A common fault in motorized kitchen appliances is failure of the speed control Triac and/or associated Diac. This teardown shows you how to get to and replace the Triac and Diac in a Sunbeam food processor.

Project Steps

The Sunbeam food processor. When plugged into the wall it starts at full speed, and the speed control dial can’t turn it off or adjust the speed.

This is a common mode of failure when a speed control Triac has gone short circuit, or failed partially, becoming easily triggered. This usually happens after a voltage spike from an inductive load, like the motor in the appliance, or something else plugged in nearby.

Do not under any circumstances dismantle the unit with power applied, as it is double insulated and you could be electrocuted and a residual current earth leakage device will probably not be able to trip to save you.

If you are not confident with mains wiring, get someone who is to do this repair for you.

The utensil drawer is removed by tilting it out and pulling it out.

This exposes two screws which need to be undone.

With the 2 screws removed from the utensil alcove, the lid of the unit can be carefully popped off revealing the safety interlock mechanism and another screw.

Carefully pry the toggle off of the plastic split pin, and remove it from the associated linkages.

Remove the screw.

Next, the speed control dial must be carefully popped out.

This exposes the rotary switch underneath.

Next, the transmission spindle must be freed. Identify the plastic locking insert on the spindle and carefully pop it out.

This allows the plastic spindle to be lifted off of the metal drive shaft, which will allow the entire housing to be removed.

Undo all of the screws on the underside of the food processor, including the recessed one in the middle. You should now be able to lift the entire upper housing off of the base and internals.

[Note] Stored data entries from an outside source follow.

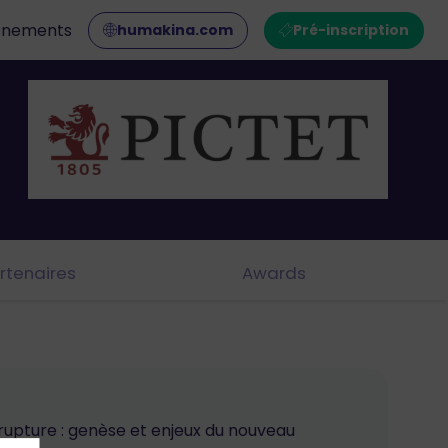
ènements
humakina.com
Pré-inscription
rtenaires
Awards
pture : genèse et enjeux du nouveau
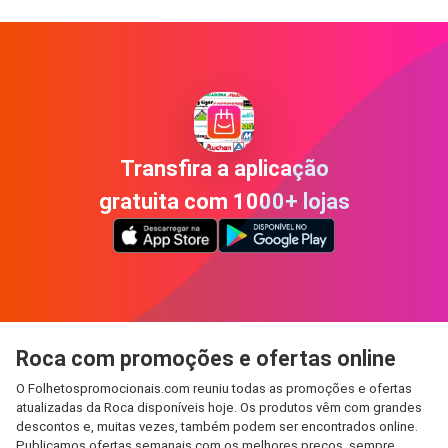
Transfira a aplicação
gratuita com 1000+ lojas
Roca com promoções e ofertas online
O Folhetospromocionais.com reuniu todas as promoções e ofertas
atualizadas da Roca disponíveis hoje. Os produtos vêm com grandes
descontos e, muitas vezes, também podem ser encontrados online.
Publicamos ofertas semanais com os melhores preços, sempre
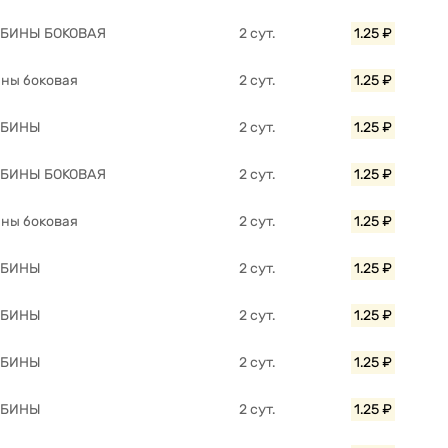
АБИНЫ БОКОВАЯ
2 сут.
1.25 ₽
ины боковая
2 сут.
1.25 ₽
АБИНЫ
2 сут.
1.25 ₽
АБИНЫ БОКОВАЯ
2 сут.
1.25 ₽
ины боковая
2 сут.
1.25 ₽
АБИНЫ
2 сут.
1.25 ₽
АБИНЫ
2 сут.
1.25 ₽
АБИНЫ
2 сут.
1.25 ₽
АБИНЫ
2 сут.
1.25 ₽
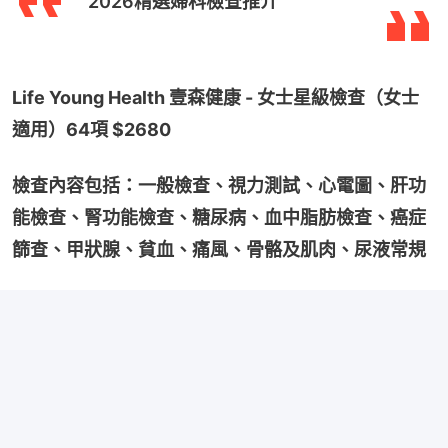
2026精選婦科檢查推介
Life Young Health 壹森健康 - 女士星級檢查（女士
適用）64項 $2680
檢查內容包括：一般檢查、視力測試、心電圖、肝功
能檢查、腎功能檢查、糖尿病、血中脂肪檢查、癌症
篩查、甲狀腺、貧血、痛風、骨骼及肌肉、尿液常規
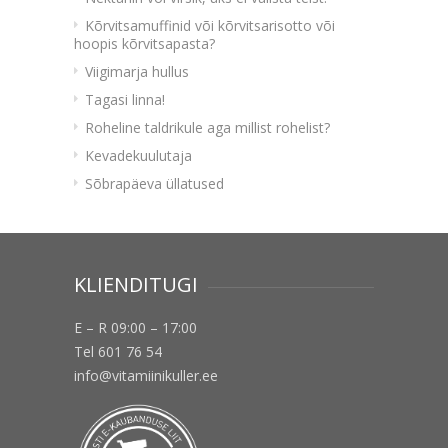
Kõrvitsamuffinid või kõrvitsarisotto või
hoopis kõrvitsapasta?
Viigimarja hullus
Tagasi linna!
Roheline taldrikule aga millist rohelist?
Kevadekuulutaja
Sõbrapäeva üllatused
KLIENDITUGI
E – R 09:00 – 17:00
Tel 601 76 54
info@vitamiinikuller.ee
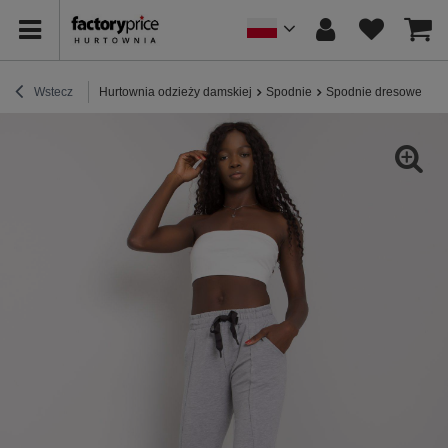
Wstecz
Hurtownia odzieży damskiej
Spodnie
Spodnie dresowe
S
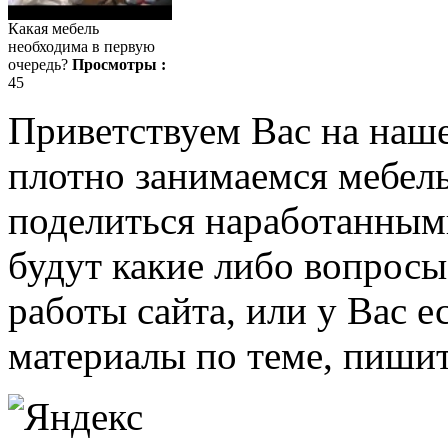
Какая мебель
необходима в первую
очередь?
Просмотры :
45
Приветствуем Вас на наш
плотно занимаемся мебель
поделиться наработанными
будут какие либо вопрос
работы сайта, или у Вас е
материалы по теме, пишит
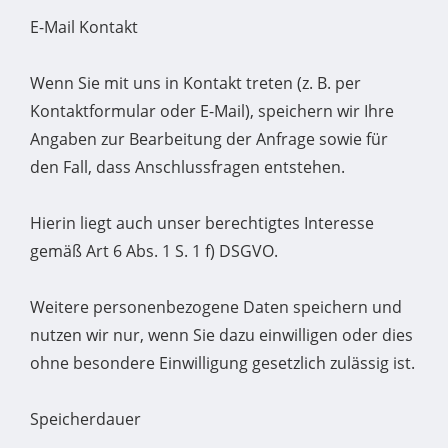
E-Mail Kontakt
Wenn Sie mit uns in Kontakt treten (z. B. per
Kontaktformular oder E-Mail), speichern wir Ihre
Angaben zur Bearbeitung der Anfrage sowie für
den Fall, dass Anschlussfragen entstehen.
Hierin liegt auch unser berechtigtes Interesse
gemäß Art 6 Abs. 1 S. 1 f) DSGVO.
Weitere personenbezogene Daten speichern und
nutzen wir nur, wenn Sie dazu einwilligen oder dies
ohne besondere Einwilligung gesetzlich zulässig ist.
Speicherdauer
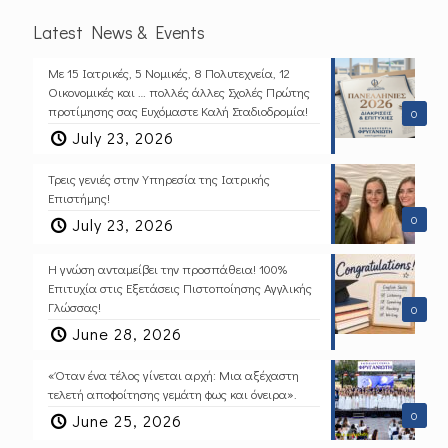
Latest News & Events
Με 15 Ιατρικές, 5 Νομικές, 8 Πολυτεχνεία, 12
Οικονομικές και … πολλές άλλες Σχολές Πρώτης
προτίμησης σας Ευχόμαστε Καλή Σταδιοδρομία!
0
July 23, 2026
Τρεις γενιές στην Υπηρεσία της Ιατρικής
Επιστήμης!
0
July 23, 2026
Η γνώση ανταμείβει την προσπάθεια! 100%
Επιτυχία στις Εξετάσεις Πιστοποίησης Αγγλικής
Γλώσσας!
0
June 28, 2026
«Όταν ένα τέλος γίνεται αρχή: Μια αξέχαστη
τελετή αποφοίτησης γεμάτη φως και όνειρα».
0
June 25, 2026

The drive mechanism can be inspected by lifting it up off the base plate.

The base plate is shown.

The motor housing can be inspected, and the first photo shows the armature and carbon brushes of the motor.

The second photo shows the safety interlock switches, which are actuated via the toggle you removed earlier, when the mixing bowl is locked into place.

The remaining third side of the motor housing has the switchboard/PCB subassembly attached, with the “pulse” microswitch and rotatory on/off and speed control switch exposed

These photographs show the switchboard and speed control PCB still attached to the motor housing in more detail, and the wires passing between them.

The second photograph shows the active and neutral coming into the speed control PCB, and the active and neutral going off to the motor.

If your motor is on all the time, the problem is likely to be the PCB sitting between the power coming into the PCB, and the power going out from the PCB to the motor, i.e. the PCB is the problem.

The switchboard/PCB subassembly can be removed from the motor housing by undoing two screws. The switchboard can be removed from the PCB with removal of another two screws.

The second photo shows the PCB pads that interest us outlined in red. They are the PCB pads for the TO-220 BT137 600V Triac, and the two pads for the DB3 Diac.

The third photo shows the TO-220 Triac (black with three legs), and the DB3 diac to its right (small blue cylinder with the PCB “Diac” label above it).

Replace the DB3 Diac and the BT137 Triac with new ones (costing a few dollars at most) after desoldering the old ones from the PCB.

Reassemble the unit completely, following the steps in reverse, and apply power only once it is safe to do so.